理学部化学科・後藤和馬准教授(構造化学研究室)のグループは、リチウムイオン電池やナトリウムイオン電池が過充電された際に負極に生じる金属析出現象をリアルタイムで観測することに成功し、電池の発火事故の原因となる過充電のメカニズムを解明しました。本研究成果は、英国王立化学会(RSC)「Journal of Materials Chemistry A」誌のオンライン版に掲載され、また2020年の同誌Hot Papersに選出されるとともに7月28日号のInside front coverに採択されました。
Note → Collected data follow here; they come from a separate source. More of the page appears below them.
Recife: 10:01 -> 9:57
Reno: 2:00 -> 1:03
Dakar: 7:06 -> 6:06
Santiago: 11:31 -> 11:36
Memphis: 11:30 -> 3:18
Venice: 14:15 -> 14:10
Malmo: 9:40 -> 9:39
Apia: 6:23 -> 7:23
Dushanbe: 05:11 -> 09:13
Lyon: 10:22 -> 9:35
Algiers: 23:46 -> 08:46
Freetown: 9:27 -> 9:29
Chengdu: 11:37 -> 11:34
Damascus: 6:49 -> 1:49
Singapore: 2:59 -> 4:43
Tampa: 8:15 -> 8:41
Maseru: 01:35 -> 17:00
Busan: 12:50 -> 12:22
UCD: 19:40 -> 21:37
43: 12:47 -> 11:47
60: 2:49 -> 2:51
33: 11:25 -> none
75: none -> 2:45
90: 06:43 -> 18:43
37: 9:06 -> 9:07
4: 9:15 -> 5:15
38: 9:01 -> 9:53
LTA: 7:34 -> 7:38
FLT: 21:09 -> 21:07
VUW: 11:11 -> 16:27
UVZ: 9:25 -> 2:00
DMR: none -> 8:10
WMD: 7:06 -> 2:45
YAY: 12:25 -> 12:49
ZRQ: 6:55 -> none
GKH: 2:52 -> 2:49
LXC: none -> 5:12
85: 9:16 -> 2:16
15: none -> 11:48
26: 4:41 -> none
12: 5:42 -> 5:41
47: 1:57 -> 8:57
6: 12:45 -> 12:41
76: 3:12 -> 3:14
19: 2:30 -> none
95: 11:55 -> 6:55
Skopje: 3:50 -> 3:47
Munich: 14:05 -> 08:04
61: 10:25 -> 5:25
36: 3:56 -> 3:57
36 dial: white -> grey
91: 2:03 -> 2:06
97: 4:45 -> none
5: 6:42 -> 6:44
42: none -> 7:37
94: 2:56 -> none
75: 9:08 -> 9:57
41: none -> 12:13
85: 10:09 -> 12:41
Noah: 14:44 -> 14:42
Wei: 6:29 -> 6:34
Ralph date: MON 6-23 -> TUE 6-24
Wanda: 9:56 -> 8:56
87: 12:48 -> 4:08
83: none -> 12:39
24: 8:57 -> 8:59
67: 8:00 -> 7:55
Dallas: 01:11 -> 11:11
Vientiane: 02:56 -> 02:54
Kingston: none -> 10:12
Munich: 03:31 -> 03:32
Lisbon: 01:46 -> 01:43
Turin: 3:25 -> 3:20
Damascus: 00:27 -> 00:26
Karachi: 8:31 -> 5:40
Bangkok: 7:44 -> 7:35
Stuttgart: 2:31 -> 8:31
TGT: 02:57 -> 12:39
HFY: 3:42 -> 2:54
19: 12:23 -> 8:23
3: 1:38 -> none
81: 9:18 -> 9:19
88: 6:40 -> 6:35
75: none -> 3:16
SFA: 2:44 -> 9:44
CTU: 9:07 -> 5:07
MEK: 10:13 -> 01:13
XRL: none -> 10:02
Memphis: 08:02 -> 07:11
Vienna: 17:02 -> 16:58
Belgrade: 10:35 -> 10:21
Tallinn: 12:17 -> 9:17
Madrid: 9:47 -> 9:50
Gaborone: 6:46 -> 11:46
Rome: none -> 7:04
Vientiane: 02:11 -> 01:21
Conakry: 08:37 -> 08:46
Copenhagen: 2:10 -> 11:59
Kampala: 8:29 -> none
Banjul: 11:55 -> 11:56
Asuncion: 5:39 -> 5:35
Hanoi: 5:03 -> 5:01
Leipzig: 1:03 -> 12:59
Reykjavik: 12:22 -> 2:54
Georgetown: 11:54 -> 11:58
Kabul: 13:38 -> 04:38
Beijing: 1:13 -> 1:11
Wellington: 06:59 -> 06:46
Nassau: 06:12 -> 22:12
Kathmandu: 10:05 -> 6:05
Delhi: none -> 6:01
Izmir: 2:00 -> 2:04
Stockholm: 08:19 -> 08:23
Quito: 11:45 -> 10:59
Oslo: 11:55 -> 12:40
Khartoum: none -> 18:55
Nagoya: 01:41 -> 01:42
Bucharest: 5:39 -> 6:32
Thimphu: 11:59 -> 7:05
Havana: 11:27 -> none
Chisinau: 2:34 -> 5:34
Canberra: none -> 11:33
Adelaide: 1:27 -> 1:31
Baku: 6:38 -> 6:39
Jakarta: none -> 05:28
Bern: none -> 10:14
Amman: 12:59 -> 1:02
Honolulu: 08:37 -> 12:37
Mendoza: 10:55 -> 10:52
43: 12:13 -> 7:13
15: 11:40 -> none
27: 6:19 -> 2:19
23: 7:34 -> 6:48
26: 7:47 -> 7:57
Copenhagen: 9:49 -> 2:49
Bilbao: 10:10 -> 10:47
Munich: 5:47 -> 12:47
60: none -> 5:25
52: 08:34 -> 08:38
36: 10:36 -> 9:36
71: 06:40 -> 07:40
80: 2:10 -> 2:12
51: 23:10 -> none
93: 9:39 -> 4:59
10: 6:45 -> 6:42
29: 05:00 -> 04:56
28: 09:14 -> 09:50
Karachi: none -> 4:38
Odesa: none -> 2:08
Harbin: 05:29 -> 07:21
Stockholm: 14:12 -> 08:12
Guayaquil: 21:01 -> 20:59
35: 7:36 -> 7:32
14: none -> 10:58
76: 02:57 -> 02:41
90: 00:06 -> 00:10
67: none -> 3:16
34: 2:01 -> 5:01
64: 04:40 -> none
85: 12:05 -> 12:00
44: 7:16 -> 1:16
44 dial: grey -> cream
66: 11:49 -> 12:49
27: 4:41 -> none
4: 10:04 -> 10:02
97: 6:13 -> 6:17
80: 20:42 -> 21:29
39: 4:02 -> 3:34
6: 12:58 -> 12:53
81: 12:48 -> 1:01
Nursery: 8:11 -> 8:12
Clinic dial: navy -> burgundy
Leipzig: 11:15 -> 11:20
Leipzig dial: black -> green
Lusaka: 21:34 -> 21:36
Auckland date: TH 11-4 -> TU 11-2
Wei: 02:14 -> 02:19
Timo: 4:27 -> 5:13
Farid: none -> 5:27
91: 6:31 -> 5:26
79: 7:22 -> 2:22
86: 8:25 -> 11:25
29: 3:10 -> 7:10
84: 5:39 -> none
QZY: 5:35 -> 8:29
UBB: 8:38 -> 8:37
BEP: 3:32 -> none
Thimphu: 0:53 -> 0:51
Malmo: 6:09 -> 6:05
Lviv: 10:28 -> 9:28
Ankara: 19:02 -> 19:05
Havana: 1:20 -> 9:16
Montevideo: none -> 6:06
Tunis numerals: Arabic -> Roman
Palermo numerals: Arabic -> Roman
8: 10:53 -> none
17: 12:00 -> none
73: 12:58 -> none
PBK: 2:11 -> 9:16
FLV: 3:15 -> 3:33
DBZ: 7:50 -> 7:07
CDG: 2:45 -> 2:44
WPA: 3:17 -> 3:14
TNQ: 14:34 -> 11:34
リチウムイオン電池はスマートフォンやノートパソコン、電動工具などの電源として幅広く利用されていますが、電池を過充電すると電極内に金属(リチウム)が析出し、これが内部ショート、発火の原因となります。本研究では、これまで直接観察が難しかった電池電極内部での金属の析出の瞬間について、核磁気共鳴分析(NMR)によりリアルタイムで観測することに成功し、電極構造の違いによる金属析出のしやすさを明らかにしました。
本成果は二次電池の過充電に対する安全性限界を見極める技術として、既存電池や新規電池の特性評価や電気自動車(EV)用リユース電池の安全性評価等に有効であり、電池利用技術の発展に大きく貢献することが期待されます。